Auckland Pride 2016 began on Karangahape Road with a cry of “Fuck Pride!”. Those in attendance were proud to reject the corporations and institutions shimmering with glitter on the adjacent street. Pride disrupted traffic as it moved along Karangahape Road towards the gentrified centre of Ponsonby. It flowed towards the barricades protecting banks, universities, and other institutions as they marched with rainbows integrated into their logos and slogans. It broke those barricades with what Pride was always supposed to be and, for some, continues to be: queer anger, from struggling queers. It was spontaneous, uncontrollable, loud, and fundamentally political.
Those hundreds of community members brought the officially endorsed pinkwashing event to a grinding halt for at least an hour. Once that event started back up again with a diverted route, the protesters conducted rolling blockades with the intent of shutting it down. They were the ones displaying pride: enough pride to reject corporatisation and institutional violence.
Those attending the corporate event, like the queer community more generally, were divided. On the one hand, there were those who, realising the purpose of the protest, supported the protesters and cheered them on. The vast majority of attendees, on the other hand, hurled verbal abuse, juice bottles, and sometimes fists at the protesters.
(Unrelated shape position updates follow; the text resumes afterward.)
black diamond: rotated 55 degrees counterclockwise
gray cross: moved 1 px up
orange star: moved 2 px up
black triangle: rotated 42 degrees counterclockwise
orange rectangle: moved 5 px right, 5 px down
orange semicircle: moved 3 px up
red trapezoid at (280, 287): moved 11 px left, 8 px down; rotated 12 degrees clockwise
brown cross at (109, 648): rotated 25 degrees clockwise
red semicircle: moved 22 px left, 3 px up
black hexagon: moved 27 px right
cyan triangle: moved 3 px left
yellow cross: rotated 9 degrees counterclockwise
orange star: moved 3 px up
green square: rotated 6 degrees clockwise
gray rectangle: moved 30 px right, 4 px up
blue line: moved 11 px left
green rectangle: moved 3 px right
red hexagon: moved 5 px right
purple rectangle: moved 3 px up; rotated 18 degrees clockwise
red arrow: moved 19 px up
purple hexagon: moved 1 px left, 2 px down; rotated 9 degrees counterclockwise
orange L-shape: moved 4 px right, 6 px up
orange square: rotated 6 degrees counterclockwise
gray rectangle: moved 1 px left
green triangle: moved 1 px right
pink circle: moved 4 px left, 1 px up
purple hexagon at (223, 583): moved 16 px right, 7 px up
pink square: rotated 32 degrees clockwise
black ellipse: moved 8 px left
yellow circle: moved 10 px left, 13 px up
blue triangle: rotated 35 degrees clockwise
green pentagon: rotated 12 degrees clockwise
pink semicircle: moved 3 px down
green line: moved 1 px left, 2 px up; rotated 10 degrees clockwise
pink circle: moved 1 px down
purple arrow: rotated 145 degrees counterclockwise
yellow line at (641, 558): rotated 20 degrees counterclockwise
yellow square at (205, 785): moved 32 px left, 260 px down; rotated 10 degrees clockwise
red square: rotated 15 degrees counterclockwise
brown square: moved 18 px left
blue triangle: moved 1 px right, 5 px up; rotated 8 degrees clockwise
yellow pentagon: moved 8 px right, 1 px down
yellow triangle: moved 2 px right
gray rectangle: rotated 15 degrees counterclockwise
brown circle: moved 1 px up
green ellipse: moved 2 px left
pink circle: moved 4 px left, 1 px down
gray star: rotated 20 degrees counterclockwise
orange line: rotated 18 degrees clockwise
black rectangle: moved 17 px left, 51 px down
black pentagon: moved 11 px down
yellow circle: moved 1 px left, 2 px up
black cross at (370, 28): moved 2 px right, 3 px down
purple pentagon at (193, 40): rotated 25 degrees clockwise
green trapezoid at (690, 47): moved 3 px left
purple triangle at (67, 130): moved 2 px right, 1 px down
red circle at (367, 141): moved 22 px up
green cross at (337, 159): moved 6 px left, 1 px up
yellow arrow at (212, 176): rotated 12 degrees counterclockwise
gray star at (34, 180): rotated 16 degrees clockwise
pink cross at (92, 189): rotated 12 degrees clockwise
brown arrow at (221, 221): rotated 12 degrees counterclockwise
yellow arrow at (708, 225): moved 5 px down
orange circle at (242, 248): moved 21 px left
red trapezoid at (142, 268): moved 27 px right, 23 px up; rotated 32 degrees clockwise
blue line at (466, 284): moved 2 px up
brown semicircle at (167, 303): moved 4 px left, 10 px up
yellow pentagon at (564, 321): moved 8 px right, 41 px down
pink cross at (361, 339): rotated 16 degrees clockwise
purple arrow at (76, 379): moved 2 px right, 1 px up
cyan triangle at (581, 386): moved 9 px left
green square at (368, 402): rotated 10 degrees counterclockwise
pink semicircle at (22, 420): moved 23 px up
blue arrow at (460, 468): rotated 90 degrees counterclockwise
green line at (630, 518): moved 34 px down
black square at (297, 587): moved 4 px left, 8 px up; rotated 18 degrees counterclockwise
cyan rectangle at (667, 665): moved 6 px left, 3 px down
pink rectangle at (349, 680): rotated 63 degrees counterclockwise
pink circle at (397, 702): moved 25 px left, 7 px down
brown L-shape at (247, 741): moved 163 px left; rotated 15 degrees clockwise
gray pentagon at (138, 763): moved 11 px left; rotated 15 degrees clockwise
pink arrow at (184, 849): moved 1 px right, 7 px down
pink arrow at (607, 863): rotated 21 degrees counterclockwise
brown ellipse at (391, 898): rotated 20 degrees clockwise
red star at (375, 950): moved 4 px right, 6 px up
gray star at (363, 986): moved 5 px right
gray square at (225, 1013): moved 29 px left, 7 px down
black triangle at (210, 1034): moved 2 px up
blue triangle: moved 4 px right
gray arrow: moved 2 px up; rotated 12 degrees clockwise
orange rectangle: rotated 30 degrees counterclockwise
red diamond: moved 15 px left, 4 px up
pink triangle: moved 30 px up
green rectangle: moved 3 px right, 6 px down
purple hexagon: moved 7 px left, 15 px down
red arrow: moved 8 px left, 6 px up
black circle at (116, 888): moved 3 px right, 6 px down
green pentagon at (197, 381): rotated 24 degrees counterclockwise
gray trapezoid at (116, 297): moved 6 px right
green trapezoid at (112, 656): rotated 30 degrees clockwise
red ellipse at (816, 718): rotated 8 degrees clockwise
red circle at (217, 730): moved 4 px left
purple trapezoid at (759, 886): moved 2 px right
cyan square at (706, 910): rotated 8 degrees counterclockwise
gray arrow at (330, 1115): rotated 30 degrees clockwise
They loudly informed the blockaders that they were a disgrace to the community. But the blockaders were not part of the same community as those who booed them from the sidelines. Whereas the blockaders were from a community of marginalised peoples, the booers represented a community that condones institutional violence.
And so there was an event that unquestioningly accepted the oppressive behaviours of police, prisons and corporate pinkwashers, and there was an event that demanded something more of the queer and trans community. But there was only one Pride. It was in the spirit of Pride’s legacy: the spirit of queer struggle, passion, and the rejection of oppressive power. Pride clashed with the officially endorsed corporate event flowing through a wealthy, gentrified suburb. It clashed with exploitative corporations and institutions bedazzled in their superficial support for ‘gay rights.’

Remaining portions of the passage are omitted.